■ **Data for review**
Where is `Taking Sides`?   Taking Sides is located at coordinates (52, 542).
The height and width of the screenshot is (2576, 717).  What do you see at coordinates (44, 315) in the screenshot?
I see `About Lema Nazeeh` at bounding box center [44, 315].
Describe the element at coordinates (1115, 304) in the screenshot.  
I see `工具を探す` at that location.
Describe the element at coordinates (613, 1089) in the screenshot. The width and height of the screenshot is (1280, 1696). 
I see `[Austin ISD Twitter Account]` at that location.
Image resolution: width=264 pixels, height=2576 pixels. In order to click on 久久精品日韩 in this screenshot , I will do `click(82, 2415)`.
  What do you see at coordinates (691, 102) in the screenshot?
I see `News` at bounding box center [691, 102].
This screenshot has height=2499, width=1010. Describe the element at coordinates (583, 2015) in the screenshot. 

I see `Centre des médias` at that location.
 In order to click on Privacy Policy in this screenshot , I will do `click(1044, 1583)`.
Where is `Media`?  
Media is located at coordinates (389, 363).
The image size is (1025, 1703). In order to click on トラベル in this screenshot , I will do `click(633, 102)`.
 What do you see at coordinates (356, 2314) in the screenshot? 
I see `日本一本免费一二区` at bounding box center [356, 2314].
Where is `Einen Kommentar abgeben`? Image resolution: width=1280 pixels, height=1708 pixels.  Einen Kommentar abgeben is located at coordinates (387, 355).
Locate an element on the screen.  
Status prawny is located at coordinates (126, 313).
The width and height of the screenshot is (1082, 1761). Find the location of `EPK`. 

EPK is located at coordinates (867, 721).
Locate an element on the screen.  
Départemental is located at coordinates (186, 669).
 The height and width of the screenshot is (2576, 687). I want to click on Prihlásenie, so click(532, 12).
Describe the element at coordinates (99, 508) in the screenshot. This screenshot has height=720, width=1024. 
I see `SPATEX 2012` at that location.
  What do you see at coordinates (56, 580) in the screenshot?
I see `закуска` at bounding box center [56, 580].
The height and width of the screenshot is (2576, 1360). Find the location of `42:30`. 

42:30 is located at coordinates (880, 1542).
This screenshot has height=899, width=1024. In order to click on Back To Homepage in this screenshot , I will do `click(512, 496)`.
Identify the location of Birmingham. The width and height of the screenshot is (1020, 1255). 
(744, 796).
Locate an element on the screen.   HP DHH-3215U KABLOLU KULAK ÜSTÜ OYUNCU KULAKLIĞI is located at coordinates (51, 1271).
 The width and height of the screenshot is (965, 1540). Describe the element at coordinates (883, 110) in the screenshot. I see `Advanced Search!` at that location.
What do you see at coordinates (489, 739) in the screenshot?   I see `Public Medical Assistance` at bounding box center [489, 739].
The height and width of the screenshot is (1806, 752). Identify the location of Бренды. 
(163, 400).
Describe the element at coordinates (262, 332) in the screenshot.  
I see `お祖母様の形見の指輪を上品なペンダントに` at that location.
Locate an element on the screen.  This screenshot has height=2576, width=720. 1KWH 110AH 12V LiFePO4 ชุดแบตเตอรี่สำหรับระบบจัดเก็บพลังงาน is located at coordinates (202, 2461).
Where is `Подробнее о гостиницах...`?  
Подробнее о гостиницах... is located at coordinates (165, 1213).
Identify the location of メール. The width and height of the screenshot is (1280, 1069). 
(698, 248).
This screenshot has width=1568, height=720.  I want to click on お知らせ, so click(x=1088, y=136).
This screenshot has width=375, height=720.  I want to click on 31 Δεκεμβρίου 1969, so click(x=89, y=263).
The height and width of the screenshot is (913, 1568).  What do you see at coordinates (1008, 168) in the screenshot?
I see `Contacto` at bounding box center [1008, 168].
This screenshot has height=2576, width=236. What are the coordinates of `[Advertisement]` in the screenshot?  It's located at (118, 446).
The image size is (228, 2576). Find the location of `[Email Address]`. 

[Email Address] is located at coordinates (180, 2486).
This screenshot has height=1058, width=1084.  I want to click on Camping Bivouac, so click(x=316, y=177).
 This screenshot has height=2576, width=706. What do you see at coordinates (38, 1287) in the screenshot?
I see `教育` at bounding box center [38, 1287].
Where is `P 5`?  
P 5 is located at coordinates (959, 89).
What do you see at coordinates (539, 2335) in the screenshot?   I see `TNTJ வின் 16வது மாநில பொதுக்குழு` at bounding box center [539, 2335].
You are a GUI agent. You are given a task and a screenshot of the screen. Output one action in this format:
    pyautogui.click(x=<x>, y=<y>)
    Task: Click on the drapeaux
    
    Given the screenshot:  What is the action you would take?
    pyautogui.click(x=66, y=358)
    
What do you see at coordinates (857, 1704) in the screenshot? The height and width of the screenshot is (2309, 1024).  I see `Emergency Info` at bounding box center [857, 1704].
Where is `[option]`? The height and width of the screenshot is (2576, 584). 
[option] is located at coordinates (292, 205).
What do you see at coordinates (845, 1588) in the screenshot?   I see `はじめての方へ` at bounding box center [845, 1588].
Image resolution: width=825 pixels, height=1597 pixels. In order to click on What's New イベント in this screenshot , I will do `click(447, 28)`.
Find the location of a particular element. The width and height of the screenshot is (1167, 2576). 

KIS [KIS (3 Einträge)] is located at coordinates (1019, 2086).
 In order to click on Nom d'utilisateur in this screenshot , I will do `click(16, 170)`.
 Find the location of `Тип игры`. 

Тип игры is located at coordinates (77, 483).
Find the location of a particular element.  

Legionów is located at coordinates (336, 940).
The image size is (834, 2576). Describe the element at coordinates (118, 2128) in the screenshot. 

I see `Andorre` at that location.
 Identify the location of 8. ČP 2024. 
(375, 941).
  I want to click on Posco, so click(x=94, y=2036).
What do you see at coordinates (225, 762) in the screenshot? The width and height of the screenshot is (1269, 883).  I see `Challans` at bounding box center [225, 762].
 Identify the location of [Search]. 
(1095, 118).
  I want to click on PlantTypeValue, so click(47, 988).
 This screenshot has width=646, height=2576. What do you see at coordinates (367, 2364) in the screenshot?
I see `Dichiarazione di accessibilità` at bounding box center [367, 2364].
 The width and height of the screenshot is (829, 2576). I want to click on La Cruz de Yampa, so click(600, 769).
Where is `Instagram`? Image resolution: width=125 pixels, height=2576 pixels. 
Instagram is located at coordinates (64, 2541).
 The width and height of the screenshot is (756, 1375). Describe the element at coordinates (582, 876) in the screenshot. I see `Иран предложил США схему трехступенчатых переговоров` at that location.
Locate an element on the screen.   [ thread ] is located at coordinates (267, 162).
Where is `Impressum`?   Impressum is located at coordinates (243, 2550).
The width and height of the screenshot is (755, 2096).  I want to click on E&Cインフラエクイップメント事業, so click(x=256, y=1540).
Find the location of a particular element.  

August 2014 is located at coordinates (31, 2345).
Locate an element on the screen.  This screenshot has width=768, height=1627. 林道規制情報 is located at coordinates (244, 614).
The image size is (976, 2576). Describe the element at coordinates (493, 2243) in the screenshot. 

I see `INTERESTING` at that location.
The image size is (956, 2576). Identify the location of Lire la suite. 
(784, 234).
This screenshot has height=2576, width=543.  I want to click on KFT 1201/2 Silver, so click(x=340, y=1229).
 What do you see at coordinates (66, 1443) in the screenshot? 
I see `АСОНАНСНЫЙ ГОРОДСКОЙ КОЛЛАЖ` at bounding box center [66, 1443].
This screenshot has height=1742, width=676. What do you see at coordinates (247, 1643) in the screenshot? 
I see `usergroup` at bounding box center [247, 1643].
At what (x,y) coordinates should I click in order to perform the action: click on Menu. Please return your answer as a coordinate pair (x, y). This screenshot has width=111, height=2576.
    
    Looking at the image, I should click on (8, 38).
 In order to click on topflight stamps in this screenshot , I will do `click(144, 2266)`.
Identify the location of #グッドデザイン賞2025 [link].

■ **Problem requirements**
Each record above has to be retyped exactly, with nothing left out.

■ **Answer for this exercise**
Where is `Taking Sides`?   Taking Sides is located at coordinates (52, 542).
The height and width of the screenshot is (2576, 717).  What do you see at coordinates (44, 315) in the screenshot?
I see `About Lema Nazeeh` at bounding box center [44, 315].
Describe the element at coordinates (1115, 304) in the screenshot.  
I see `工具を探す` at that location.
Describe the element at coordinates (613, 1089) in the screenshot. The width and height of the screenshot is (1280, 1696). 
I see `[Austin ISD Twitter Account]` at that location.
Image resolution: width=264 pixels, height=2576 pixels. In order to click on 久久精品日韩 in this screenshot , I will do `click(82, 2415)`.
  What do you see at coordinates (691, 102) in the screenshot?
I see `News` at bounding box center [691, 102].
This screenshot has height=2499, width=1010. Describe the element at coordinates (583, 2015) in the screenshot. 

I see `Centre des médias` at that location.
 In order to click on Privacy Policy in this screenshot , I will do `click(1044, 1583)`.
Where is `Media`?  
Media is located at coordinates (389, 363).
The image size is (1025, 1703). In order to click on トラベル in this screenshot , I will do `click(633, 102)`.
 What do you see at coordinates (356, 2314) in the screenshot? 
I see `日本一本免费一二区` at bounding box center [356, 2314].
Where is `Einen Kommentar abgeben`? Image resolution: width=1280 pixels, height=1708 pixels.  Einen Kommentar abgeben is located at coordinates (387, 355).
Locate an element on the screen.  
Status prawny is located at coordinates (126, 313).
The width and height of the screenshot is (1082, 1761). Find the location of `EPK`. 

EPK is located at coordinates (867, 721).
Locate an element on the screen.  
Départemental is located at coordinates (186, 669).
 The height and width of the screenshot is (2576, 687). I want to click on Prihlásenie, so click(532, 12).
Describe the element at coordinates (99, 508) in the screenshot. This screenshot has height=720, width=1024. 
I see `SPATEX 2012` at that location.
  What do you see at coordinates (56, 580) in the screenshot?
I see `закуска` at bounding box center [56, 580].
The height and width of the screenshot is (2576, 1360). Find the location of `42:30`. 

42:30 is located at coordinates (880, 1542).
This screenshot has height=899, width=1024. In order to click on Back To Homepage in this screenshot , I will do `click(512, 496)`.
Identify the location of Birmingham. The width and height of the screenshot is (1020, 1255). 
(744, 796).
Locate an element on the screen.   HP DHH-3215U KABLOLU KULAK ÜSTÜ OYUNCU KULAKLIĞI is located at coordinates (51, 1271).
 The width and height of the screenshot is (965, 1540). Describe the element at coordinates (883, 110) in the screenshot. I see `Advanced Search!` at that location.
What do you see at coordinates (489, 739) in the screenshot?   I see `Public Medical Assistance` at bounding box center [489, 739].
The height and width of the screenshot is (1806, 752). Identify the location of Бренды. 
(163, 400).
Describe the element at coordinates (262, 332) in the screenshot.  
I see `お祖母様の形見の指輪を上品なペンダントに` at that location.
Locate an element on the screen.  This screenshot has height=2576, width=720. 1KWH 110AH 12V LiFePO4 ชุดแบตเตอรี่สำหรับระบบจัดเก็บพลังงาน is located at coordinates (202, 2461).
Where is `Подробнее о гостиницах...`?  
Подробнее о гостиницах... is located at coordinates (165, 1213).
Identify the location of メール. The width and height of the screenshot is (1280, 1069). 
(698, 248).
This screenshot has width=1568, height=720.  I want to click on お知らせ, so click(x=1088, y=136).
This screenshot has width=375, height=720.  I want to click on 31 Δεκεμβρίου 1969, so click(x=89, y=263).
The height and width of the screenshot is (913, 1568).  What do you see at coordinates (1008, 168) in the screenshot?
I see `Contacto` at bounding box center [1008, 168].
This screenshot has height=2576, width=236. What are the coordinates of `[Advertisement]` in the screenshot?  It's located at (118, 446).
The image size is (228, 2576). Find the location of `[Email Address]`. 

[Email Address] is located at coordinates (180, 2486).
This screenshot has height=1058, width=1084.  I want to click on Camping Bivouac, so click(x=316, y=177).
 This screenshot has height=2576, width=706. What do you see at coordinates (38, 1287) in the screenshot?
I see `教育` at bounding box center [38, 1287].
Where is `P 5`?  
P 5 is located at coordinates (959, 89).
What do you see at coordinates (539, 2335) in the screenshot?   I see `TNTJ வின் 16வது மாநில பொதுக்குழு` at bounding box center [539, 2335].
You are a GUI agent. You are given a task and a screenshot of the screen. Output one action in this format:
    pyautogui.click(x=<x>, y=<y>)
    Task: Click on the drapeaux
    
    Given the screenshot:  What is the action you would take?
    pyautogui.click(x=66, y=358)
    
What do you see at coordinates (857, 1704) in the screenshot? The height and width of the screenshot is (2309, 1024).  I see `Emergency Info` at bounding box center [857, 1704].
Where is `[option]`? The height and width of the screenshot is (2576, 584). 
[option] is located at coordinates (292, 205).
What do you see at coordinates (845, 1588) in the screenshot?   I see `はじめての方へ` at bounding box center [845, 1588].
Image resolution: width=825 pixels, height=1597 pixels. In order to click on What's New イベント in this screenshot , I will do `click(447, 28)`.
Find the location of a particular element. The width and height of the screenshot is (1167, 2576). 

KIS [KIS (3 Einträge)] is located at coordinates (1019, 2086).
 In order to click on Nom d'utilisateur in this screenshot , I will do `click(16, 170)`.
 Find the location of `Тип игры`. 

Тип игры is located at coordinates (77, 483).
Find the location of a particular element.  

Legionów is located at coordinates (336, 940).
The image size is (834, 2576). Describe the element at coordinates (118, 2128) in the screenshot. 

I see `Andorre` at that location.
 Identify the location of 8. ČP 2024. 
(375, 941).
  I want to click on Posco, so click(x=94, y=2036).
What do you see at coordinates (225, 762) in the screenshot? The width and height of the screenshot is (1269, 883).  I see `Challans` at bounding box center [225, 762].
 Identify the location of [Search]. 
(1095, 118).
  I want to click on PlantTypeValue, so click(47, 988).
 This screenshot has width=646, height=2576. What do you see at coordinates (367, 2364) in the screenshot?
I see `Dichiarazione di accessibilità` at bounding box center [367, 2364].
 The width and height of the screenshot is (829, 2576). I want to click on La Cruz de Yampa, so click(600, 769).
Where is `Instagram`? Image resolution: width=125 pixels, height=2576 pixels. 
Instagram is located at coordinates (64, 2541).
 The width and height of the screenshot is (756, 1375). Describe the element at coordinates (582, 876) in the screenshot. I see `Иран предложил США схему трехступенчатых переговоров` at that location.
Locate an element on the screen.   [ thread ] is located at coordinates (267, 162).
Where is `Impressum`?   Impressum is located at coordinates (243, 2550).
The width and height of the screenshot is (755, 2096).  I want to click on E&Cインフラエクイップメント事業, so click(x=256, y=1540).
Find the location of a particular element.  

August 2014 is located at coordinates (31, 2345).
Locate an element on the screen.  This screenshot has width=768, height=1627. 林道規制情報 is located at coordinates (244, 614).
The image size is (976, 2576). Describe the element at coordinates (493, 2243) in the screenshot. 

I see `INTERESTING` at that location.
The image size is (956, 2576). Identify the location of Lire la suite. 
(784, 234).
This screenshot has height=2576, width=543.  I want to click on KFT 1201/2 Silver, so click(x=340, y=1229).
 What do you see at coordinates (66, 1443) in the screenshot? 
I see `АСОНАНСНЫЙ ГОРОДСКОЙ КОЛЛАЖ` at bounding box center [66, 1443].
This screenshot has height=1742, width=676. What do you see at coordinates (247, 1643) in the screenshot? 
I see `usergroup` at bounding box center [247, 1643].
At what (x,y) coordinates should I click in order to perform the action: click on Menu. Please return your answer as a coordinate pair (x, y). This screenshot has width=111, height=2576.
    
    Looking at the image, I should click on (8, 38).
 In order to click on topflight stamps in this screenshot , I will do `click(144, 2266)`.
Identify the location of #グッドデザイン賞2025 [link].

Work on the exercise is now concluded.